Thursday, September 15, 2011

Back to the Basics

Last night I was finally able to find some time to open the book I have been looking forward to beginning. "The Evolution of God" by Robert Wright is not at all what I thought it would be like. Wright starts out the introduction of himself by saying he was "denounced from the pulpit of my mother's church." The reason? His book "The Moral Animal," which talks about how human nature and the evolution of human nature complicates marriage.


As Wright talks about how he was found to be "godless" he explains that he thinks gods arose as illusions and that the subsequent history of the idea of god is the evolution of an illusion. This totally doesn't make sense to me. How is it that someone who grew up in the church his whole life, who became a born-again Christian, and who became baptized by the age of nine can honestly believe that God isn't real?

In his first chapter, "The Primordial Faith," Wright recounts the history of the Chukchee peoples of Siberia. The Chukchee had many different "gods," and like a lot of hunter-gatherer societies believed that every bad or good thing was from one god or another. The definition of "god" on dictionary.com is the ONE Supreme Being, the creator and ruler of the universe and the definition of Supreme Being is God.

Sir John Lubbock, a late-nineteenth-century British anthropologist called these hunter-gatherer societies "savage" in their religion and way of life. Lubbock said, "The mental condition of a savage is so different from ours, that it is often very difficult to follow what is passing in his mind, or to understand the motives by which he is influenced." I have news for you Lubbock; we are all from the same species. You are no different from those "savages" except in the respect that you are educated and they are not.

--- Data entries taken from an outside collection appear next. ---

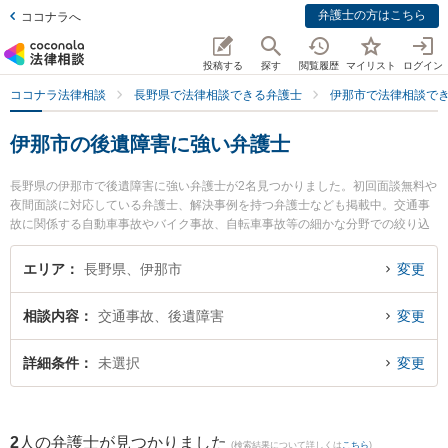
弁護士の方はこちら
ココナラへ
投稿する
探す
閲覧履歴
マイリスト
ログイン
ココナラ法律相談
長野県で法律相談できる弁護士
伊那市で法律相談で
伊那市の後遺障害に強い弁護士
長野県の伊那市で後遺障害に強い弁護士が2名見つかりました。初回面談無料や
夜間面談に対応している弁護士、解決事例を持つ弁護士なども掲載中。交通事
故に関係する自動車事故やバイク事故、自転車事故等の細かな分野での絞り込
み検索もでき便利です。特に唐澤洋祐法律事務所の唐澤 洋祐弁護士やひなた法
律事務所の太田 明良弁護士のプロフィール情報や弁護士費用、強みなどが注目
エリア
長野県、伊那市
変更
されています。『伊那市で土日や夜間に発生した後遺障害のトラブルを今すぐ
に弁護士に相談したい』『後遺障害のトラブル解決の実績豊富な近くの弁護士
相談内容
交通事故、後遺障害
変更
を検索したい』『初回相談無料で後遺障害を法律相談できる伊那市内の弁護士
に相談予約したい』などでお困りの相談者さんにおすすめです。
詳細条件
未選択
変更
2
人の弁護士が見つかりました
(検索結果について詳しくは
こちら
)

A good observation that Wright made was that the word "religion" would be foreign to the Chukchee, not because they wouldn't understand modern English, but because "religion" simply didn't exist in their culture. Their society, everything that they were, that was their religion. 

I think we could all learn something from the Chukchee peoples. We are what we believe. That being said, shouldn't you know what you say you believe? Do you truly understand the extent of what you say? I hope this book opens my eyes to what I truly believe. And Robert Wright, I look forward to getting to know you through your book. 

Hebrews 11:1, 3 says, "Now faith is the assurance of things hoped for, and the conviction of things not seen." "By faith we understand that the worlds were prepared by the word of God, so that what is seen was not made out of things which are visible."